Holocaust Educator to Help Yazidis Document Genocidal Persecution by ISIS
A Holocaust educator will help record tragic stories from the Iraqi-Syrian Yazidi community who survived genocidal persecution at the hands of ISIS terrorists and made their way to Germany, The Jewish Chronicle reported on Tuesday.
Samuel Schidem, a teacher at the Holocaust Memorial in Berlin and Germany’s director of the Israeli relief organization IsraAID, intends to set up a website where survivors can record their stories anonymously, to protect the survivors in Germany and their families back home who remain in danger. The website will be accessible to scholars and humanitarian workers.
According to the report, Schidem is utilizing methods practiced by the US Holocaust Memorial Museum, the Berlin memorial and others, to create the archive.

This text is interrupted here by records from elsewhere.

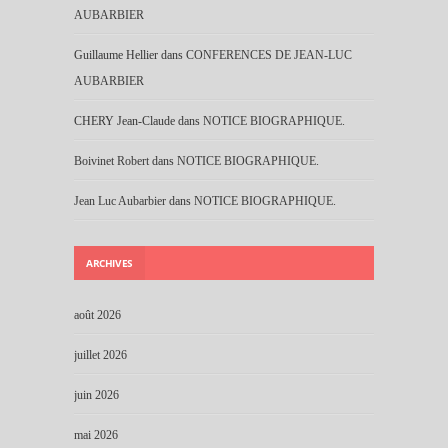
AUBARBIER
Guillaume Hellier
dans
CONFERENCES DE JEAN-LUC
AUBARBIER
CHERY Jean-Claude
dans
NOTICE BIOGRAPHIQUE.
Boivinet Robert
dans
NOTICE BIOGRAPHIQUE.
Jean Luc Aubarbier
dans
NOTICE BIOGRAPHIQUE.
ARCHIVES
août 2026
juillet 2026
juin 2026
mai 2026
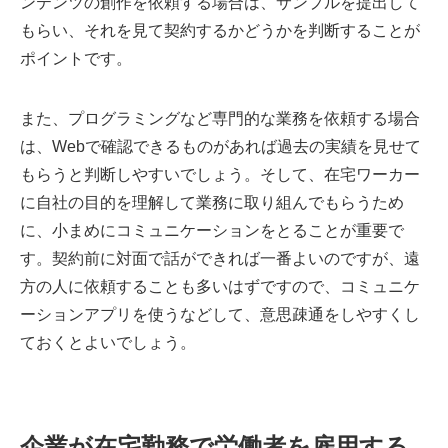
ンテンツの創作を依頼する場合は、サンプルを提出して
もらい、それを見て契約するかどうかを判断することが
ポイントです。
また、プログラミングなど専門的な業務を依頼する場合
は、Webで確認できるものがあれば過去の実績を見せて
もらうと判断しやすいでしょう。そして、在宅ワーカー
に自社の目的を理解して業務に取り組んでもらうため
に、小まめにコミュニケーションをとることが重要で
す。契約前に対面で話ができれば一番よいのですが、遠
方の人に依頼することも多いはずですので、コミュニケ
ーションアプリを使うなどして、意思疎通をしやすくし
ておくとよいでしょう。
企業が在宅勤務で労働者を雇用する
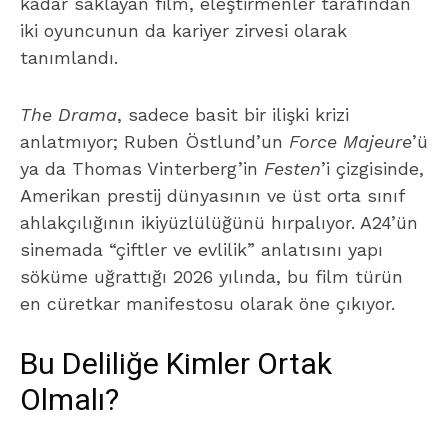
kadar saklayan film, eleştirmenler tarafından
iki oyuncunun da kariyer zirvesi olarak
tanımlandı.
The Drama
, sadece basit bir ilişki krizi
anlatmıyor; Ruben Östlund’un
Force Majeure
’ü
ya da Thomas Vinterberg’in
Festen
’i çizgisinde,
Amerikan prestij dünyasının ve üst orta sınıf
ahlakçılığının ikiyüzlülüğünü hırpalıyor. A24’ün
sinemada “çiftler ve evlilik” anlatısını yapı
söküme uğrattığı 2026 yılında, bu film türün
en cüretkar manifestosu olarak öne çıkıyor.
Bu Deliliğe Kimler Ortak
Olmalı?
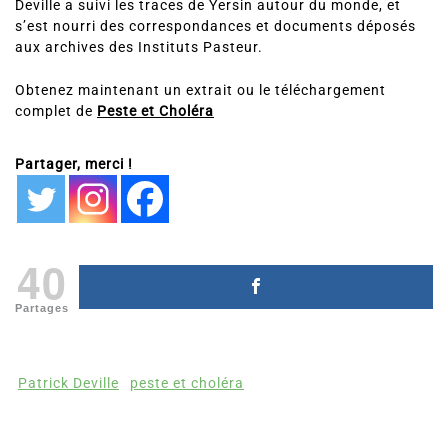
Deville a suivi les traces de Yersin autour du monde, et
s’est nourri des correspondances et documents déposés
aux archives des Instituts Pasteur.
Obtenez maintenant un extrait ou le téléchargement
complet de
Peste et Choléra
Partager, merci !
40
Partages
Patrick Deville
peste et choléra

“Our work focuses on trauma, so the storytelling should be a kind of empowerment,” said Schidem, an Israeli Druze. “Most people have heard about the Yazidis and individual stories, but the dimension is so big: In every family there is a tragedy, and it is still going on today.”
When ISIS terrorists took control of territory in Iraq in 2014, tens of thousands of Yazidis were trapped, facing persecution, enslavement, rape and murder. Around 30,000 members of the religious minority, which the terrorist organization despises as “devil worshipers,” managed to escape to Germany. The total Yazidi population in Germany is about 150,000, according to The Jewish Chronicle.
IsraAID’s efforts with the Yazidi population in Germany took off with help from the American Jewish Committee (AJC) after its Berlin Director, Deidre Berger, learned that the group was on the ground in northern Iraq.
“Who if not the Jewish people should have a particular understanding for the persecution of the biblical Yazidi minority?” asked Berger rhetorically.
AJC provided financing for several IsraAID projects, and the Central Welfare Council of Jews in Germany contributed when refugees arrived in Germany. Berger said the AJC considers it “of great importance” to help Yazidis tell their story and “to make it better known that an important religious minority is threatened by Daesh with extinction.”
A Yazidi refugee in Germany who wrote a book about her survival will be a recipient of an AJC Voice of Conscience Award on May 4, which is also the eve of Holocaust Memorial Day in Israel and a number of other countries.
Yazidis are predominantly an ethnically Kurdish minority that resided in northern Iraq, before ISIS persecution led to their expulsion and flight — and sparked the US-led airstrikes against the Islamist State terrorists there in 2014.
Their religion is derived from a combination of ancient Persian Zoroastrianism, Christianity and Islam.